With Halloween only a few days away, all of the little ghouls and goblins out there have started to dream of unending waves of chocolate coated candies that will carry them away to sugar-high heaven. While kids might consider Halloween the perfect opportunity to stockpile candy for the winter like a some kind of sugar addicted squirrel, parents can use the holiday to teach children about the variety of oral health challenges they face from eating too much sugar.
So while Halloween is a great holiday that every child should get the chance to enjoy, parents need to take some precautions to make sure their child’s fun on Halloween doesn’t create problems later on with their oral health.
To help you successfully avoid the potential scares that come with free bags of candy, here are a few tips on how parents can protect their child’s oral health.
Eat Candy and Other Sugary Food with a Bigger Meal
While you’ve probably heard that sugar will rot your teeth, that old saying isn’t entirely true. Eating gobs of candy can increase your child’s risk of developing tooth decay, but fortunately some of the effects sugar has on kid’s teeth can be prevented by eating candy as part of a larger meal.

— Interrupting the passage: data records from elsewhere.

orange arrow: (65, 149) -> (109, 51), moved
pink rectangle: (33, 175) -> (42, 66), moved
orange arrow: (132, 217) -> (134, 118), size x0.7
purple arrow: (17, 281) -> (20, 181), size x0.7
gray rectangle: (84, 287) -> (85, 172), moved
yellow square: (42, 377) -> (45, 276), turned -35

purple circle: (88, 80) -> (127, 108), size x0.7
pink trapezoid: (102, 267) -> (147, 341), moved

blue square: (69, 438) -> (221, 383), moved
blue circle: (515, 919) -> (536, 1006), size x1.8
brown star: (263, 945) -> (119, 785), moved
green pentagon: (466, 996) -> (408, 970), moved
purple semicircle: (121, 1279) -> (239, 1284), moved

When you eat a bigger meal like lunch or dinner, your mouth begins to produce more saliva, which helps to wash away lingering food particles and debris that remain in the mouth. Saliva also helps to neutralize harmful bacteria that produces substances that erode way at tooth enamel. So when kids eat candy as part of a larger meal, less sugar remains in their mouths and less damage is done to their teeth.
Say No to Hard Candy
In addition to how much candy your kids eat, the amount of time sugary foods stay in the mouth also plays a role in tooth decay. Unless you’re kids are chomping away on a sugar-free products like gum, candies that remain in the mouth for extended periods of time increase the risk of tooth decay by providing plaque with more fuel to produce damaging acids. Better a child enjoys several pieces of candy he or she can eat quickly rather than one piece that takes several minutes for them to finish.
Avoid Sticky Candies
Candies that cling to your child’s teeth, like taffy or gummy bears, take much longer for saliva to wash out of the mouth, thereby increasing a child’s risk of decay. Most dentist think of gummy bears as little cavity causers, as each one a child eats just lingers in the little hard to reach crevices of his or her teeth for hours if not brushed away.

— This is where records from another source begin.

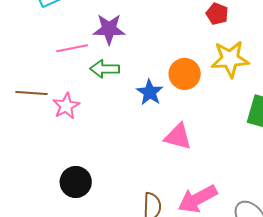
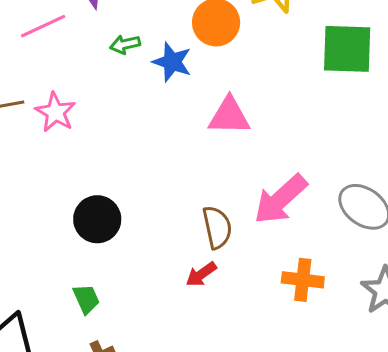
green arrow: (105, 69) -> (125, 44), moved, size x0.7

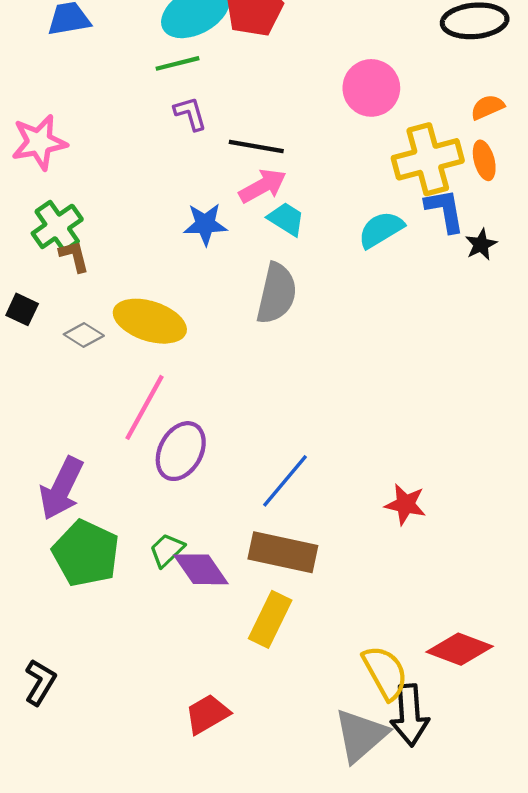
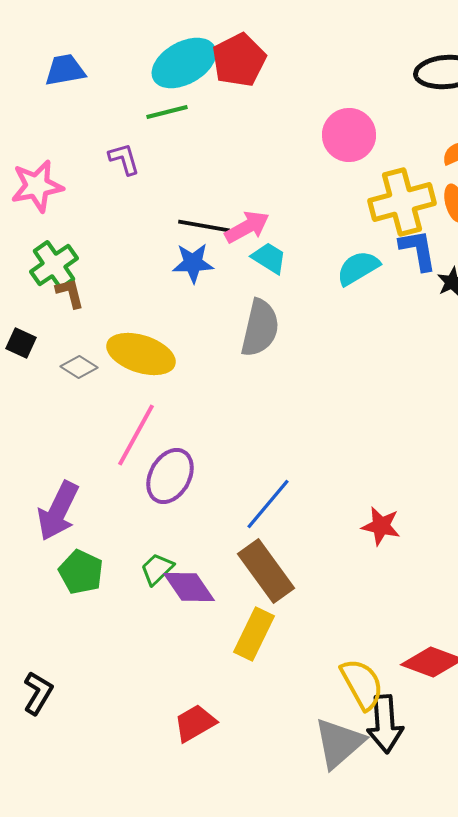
purple L-shape: (190, 114) -> (124, 159), moved
black line: (256, 147) -> (204, 226), moved
brown rectangle: (283, 552) -> (266, 571), turned 42
green pentagon: (86, 553) -> (81, 572), size x0.7

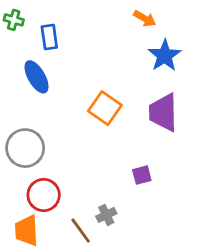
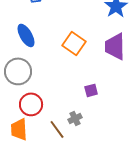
blue ellipse: (36, 77) -> (26, 35), moved
purple square: (142, 175) -> (91, 90), moved

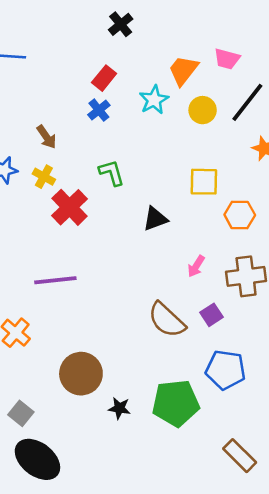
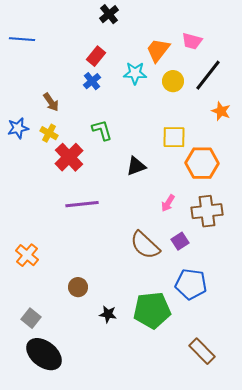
cyan star: (154, 100) -> (135, 73), turned 30
orange hexagon: (240, 215) -> (202, 163), size x1.4
purple line: (55, 280) -> (82, 204), moved
brown circle: (81, 374) -> (78, 287), size x0.6

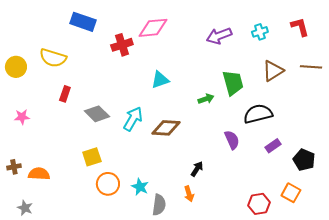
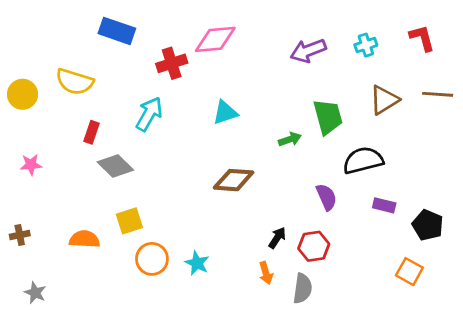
gray diamond: (97, 114) -> (115, 166), moved
cyan arrow: (133, 119) -> (149, 114), moved
purple rectangle: (273, 146) -> (384, 205), turned 49
orange semicircle: (39, 174) -> (84, 239), moved
red hexagon: (259, 204) -> (314, 246), moved
gray semicircle: (159, 205) -> (303, 288), moved

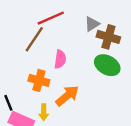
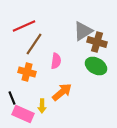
red line: (51, 18) -> (24, 26), moved
gray triangle: (92, 24) -> (83, 31), size x1.5
orange cross: (39, 80) -> (27, 72), moved

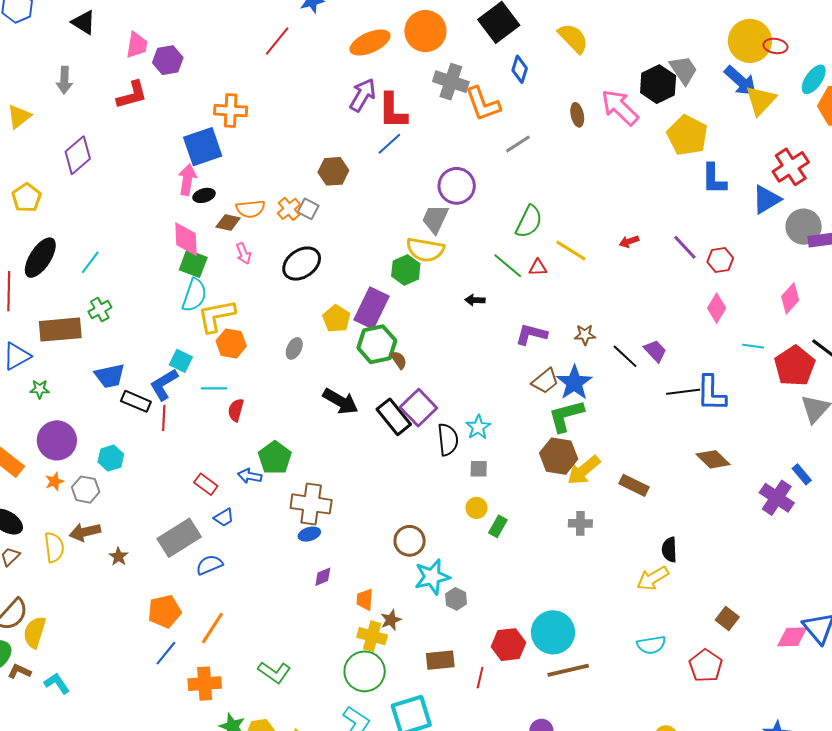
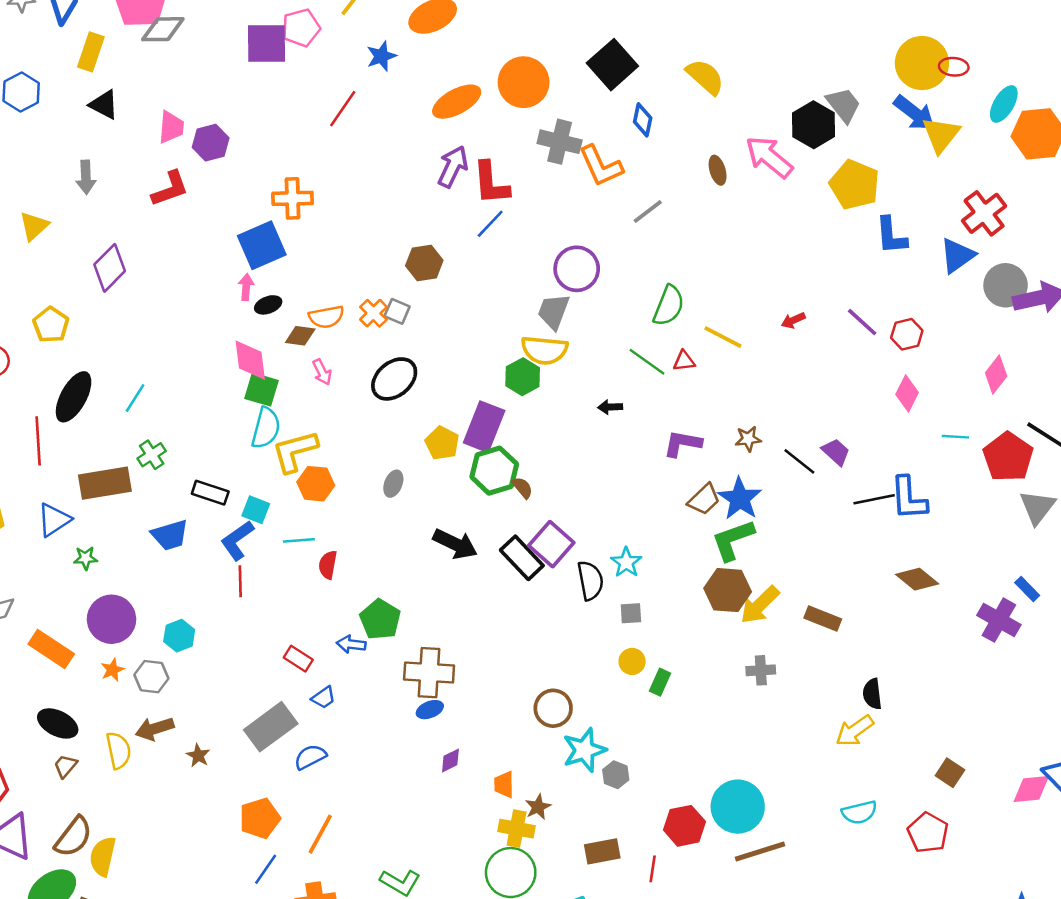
pink arrow: (187, 180) -> (246, 287), size x0.7
black rectangle: (136, 401) -> (210, 493), moved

Have Your Kids Drink More Water
One of the best ways to offset the damage sugar causes to kids teeth is to have them drink more water when eating candy. Not only does drinking water help to flush food particles from your child’s mouth, it helps them feel full faster so they will want to eat less candy.
Avoid Sugary Drinks
Providing your child with a glass of soda or juice to wash their candy down with will not only send him or her into overload, the sugars and acids these types of beverages contain greatly increase the risk of decay.

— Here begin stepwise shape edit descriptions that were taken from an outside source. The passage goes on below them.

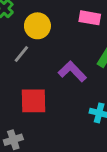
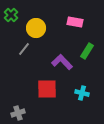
red square: (33, 101) -> (47, 89), moved

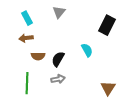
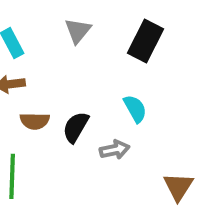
black rectangle: (107, 25) -> (145, 41), moved
gray arrow: (58, 79) -> (115, 150), moved

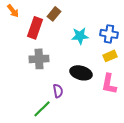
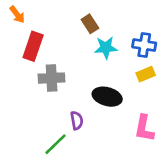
brown rectangle: (54, 14) -> (90, 24), moved, turned -72
red rectangle: (35, 28) -> (33, 46), moved
pink L-shape: (109, 84) -> (144, 128), moved

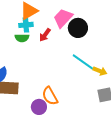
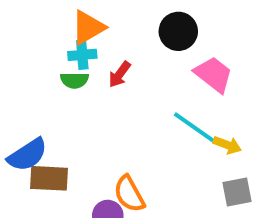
pink trapezoid: (63, 18) -> (214, 74), moved, turned 85
black circle: (78, 28) -> (178, 31), moved

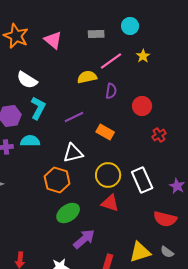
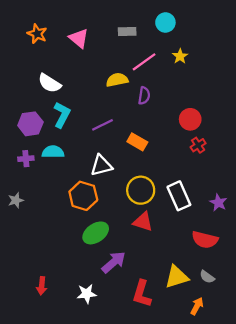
orange star: (16, 36) -> (37, 34), size x0.7
red circle: (142, 106) -> (190, 119), moved

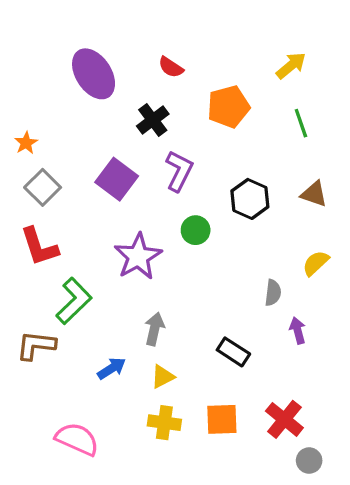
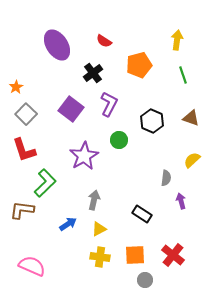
yellow arrow: (291, 66) -> (177, 40), turned -42
pink semicircle: (77, 439) -> (32, 266), moved
gray circle: (309, 461) -> (145, 280), moved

Diet soda actually contains more harmful acids than regular brands. It’s little wonder that’s many dentist consider drinking soda similar to soaking teeth in battery acid. While that doesn’t sound very appealing, it is a fairly accurate description.
Make Sure Your Kids Practice Quality Oral Hygiene
Even though most kids mean well, it’s hard for parents to stress the importance of brushing and flossing nightly and have their kids understand. But if there was ever a time parents needed to make sure their kids are actually brushing and not just running their toothbrush under the faucet at night, it’s around Halloween.
If your kids are known to occasionally fake brushing, we recommend parents take a more hands on approach when it comes to their kids’ nightly oral hygiene routines. This could include making brushing more fun for kids by singing a song, reading a short story, or start brushing along with their kids. Anything that makes brushing and flossing seem less like a chore and more of a fun family activity will help your kids feel more excited.